[Records contained in a dataset]
——————————

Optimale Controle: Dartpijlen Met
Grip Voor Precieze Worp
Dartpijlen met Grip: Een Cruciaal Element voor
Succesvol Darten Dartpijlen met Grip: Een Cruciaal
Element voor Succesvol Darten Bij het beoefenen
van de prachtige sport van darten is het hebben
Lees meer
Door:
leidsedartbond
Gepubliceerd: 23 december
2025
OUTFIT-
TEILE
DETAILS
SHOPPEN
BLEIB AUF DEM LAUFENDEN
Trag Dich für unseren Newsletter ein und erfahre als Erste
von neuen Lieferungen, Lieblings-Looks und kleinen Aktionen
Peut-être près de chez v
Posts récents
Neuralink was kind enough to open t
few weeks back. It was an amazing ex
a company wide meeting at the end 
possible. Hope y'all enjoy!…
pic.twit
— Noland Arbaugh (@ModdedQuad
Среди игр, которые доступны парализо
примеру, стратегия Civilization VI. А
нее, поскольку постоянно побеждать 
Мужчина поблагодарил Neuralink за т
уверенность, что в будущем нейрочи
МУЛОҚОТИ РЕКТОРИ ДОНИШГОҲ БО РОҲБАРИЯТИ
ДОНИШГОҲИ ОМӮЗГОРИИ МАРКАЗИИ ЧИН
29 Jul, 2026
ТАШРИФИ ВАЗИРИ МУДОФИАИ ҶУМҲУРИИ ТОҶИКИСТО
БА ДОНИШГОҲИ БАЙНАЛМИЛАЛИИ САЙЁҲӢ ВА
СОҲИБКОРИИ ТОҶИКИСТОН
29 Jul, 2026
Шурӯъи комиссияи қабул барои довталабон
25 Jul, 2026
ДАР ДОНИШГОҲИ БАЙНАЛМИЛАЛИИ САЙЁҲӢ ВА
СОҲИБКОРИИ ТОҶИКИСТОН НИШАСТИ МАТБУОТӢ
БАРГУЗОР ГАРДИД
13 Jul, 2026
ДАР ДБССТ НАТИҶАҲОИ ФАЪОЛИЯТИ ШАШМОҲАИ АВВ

——————————

Problem statement: All of the records above should be given again exactly as written.

Task response:
Optimale Controle: Dartpijlen Met
Grip Voor Precieze Worp
Dartpijlen met Grip: Een Cruciaal Element voor
Succesvol Darten Dartpijlen met Grip: Een Cruciaal
Element voor Succesvol Darten Bij het beoefenen
van de prachtige sport van darten is het hebben
Lees meer
Door:
leidsedartbond
Gepubliceerd: 23 december
2025
OUTFIT-
TEILE
DETAILS
SHOPPEN
BLEIB AUF DEM LAUFENDEN
Trag Dich für unseren Newsletter ein und erfahre als Erste
von neuen Lieferungen, Lieblings-Looks und kleinen Aktionen
Peut-être près de chez v
Posts récents
Neuralink was kind enough to open t
few weeks back. It was an amazing ex
a company wide meeting at the end 
possible. Hope y'all enjoy!…
pic.twit
— Noland Arbaugh (@ModdedQuad
Среди игр, которые доступны парализо
примеру, стратегия Civilization VI. А
нее, поскольку постоянно побеждать 
Мужчина поблагодарил Neuralink за т
уверенность, что в будущем нейрочи
МУЛОҚОТИ РЕКТОРИ ДОНИШГОҲ БО РОҲБАРИЯТИ
ДОНИШГОҲИ ОМӮЗГОРИИ МАРКАЗИИ ЧИН
29 Jul, 2026
ТАШРИФИ ВАЗИРИ МУДОФИАИ ҶУМҲУРИИ ТОҶИКИСТО
БА ДОНИШГОҲИ БАЙНАЛМИЛАЛИИ САЙЁҲӢ ВА
СОҲИБКОРИИ ТОҶИКИСТОН
29 Jul, 2026
Шурӯъи комиссияи қабул барои довталабон
25 Jul, 2026
ДАР ДОНИШГОҲИ БАЙНАЛМИЛАЛИИ САЙЁҲӢ ВА
СОҲИБКОРИИ ТОҶИКИСТОН НИШАСТИ МАТБУОТӢ
БАРГУЗОР ГАРДИД
13 Jul, 2026
ДАР ДБССТ НАТИҶАҲОИ ФАЪОЛИЯТИ ШАШМОҲАИ АВВ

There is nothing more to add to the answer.